Stop! Don't Spray Me!
Too often, people mistake the hungry “worms” devouring their gardens plants for pests, instead of recognizing them as baby butterflies (and sometimes moths). If you choose to spray them with pesticide to save your plant, neither the caterpillars nor the plant will fulfill their destiny. After all, caterpillars are not some strange, destructive parasite; they are simply butterflies in a different stage of their lifecycle.

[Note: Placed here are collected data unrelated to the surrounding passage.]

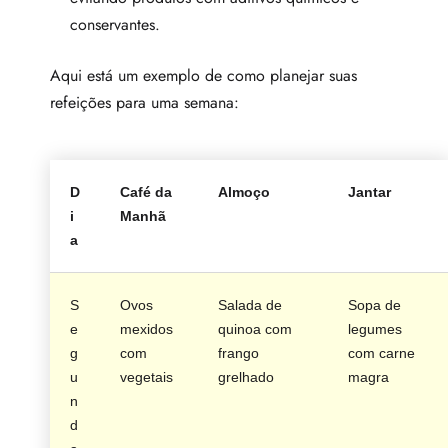
conservantes.
Aqui está um exemplo de como planejar suas
refeições para uma semana:
D
Café da
Almoço
Jantar
i
Manhã
a
S
Ovos
Salada de
Sopa de
e
mexidos
quinoa com
legumes
g
com
frango
com carne
u
vegetais
grelhado
magra
n
d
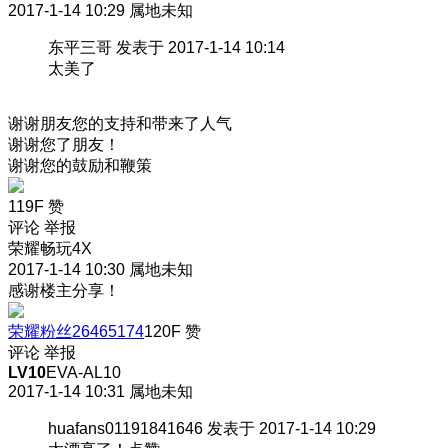
2017-1-14 10:29
属地未知
东平三哥 发表于 2017-1-14 10:14
太美了
谢谢朋友您的支持和带来了人气
谢谢您了朋友！
谢谢您的鼓励和鞭策
119F
赞
评论
举报
荣耀畅玩4X
2017-1-14 10:30
属地未知
感谢楼主分享！
荣耀粉丝26465174
120F
赞
评论
举报
LV10
EVA-AL10
2017-1-14 10:31
属地未知
huafans01191841646 发表于 2017-1-14 10:29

Caterpillars and host plants go together like April showers and May flowers. They are designed to work together in a way that promotes growth and beauty. With milkweed, for example, caterpillars may consume all of the leaves on a plant, leaving only the bare stalk—but this does not destroy the plant. The plant has served one part of its purpose, and this process initiates re-growth and flowering.
As the plant puts out new leaves and buds, the caterpillar forms its chrysalis and prepares to emerge (eclose) in about 14 days. Anticipating the arrival of the adult monarch, the milkweed prepares to burst into bloom. Flowering leads to pollination and seed creation that will eventually produce more milkweed plants to support generation after generation of Monarchs!
For us to help the Monarch rebound, we must restore native plant habitats with lots of milkweed and seasonal nectar. Why not start your own garden and observe the remarkable relationship between plants and butterflies first-hand?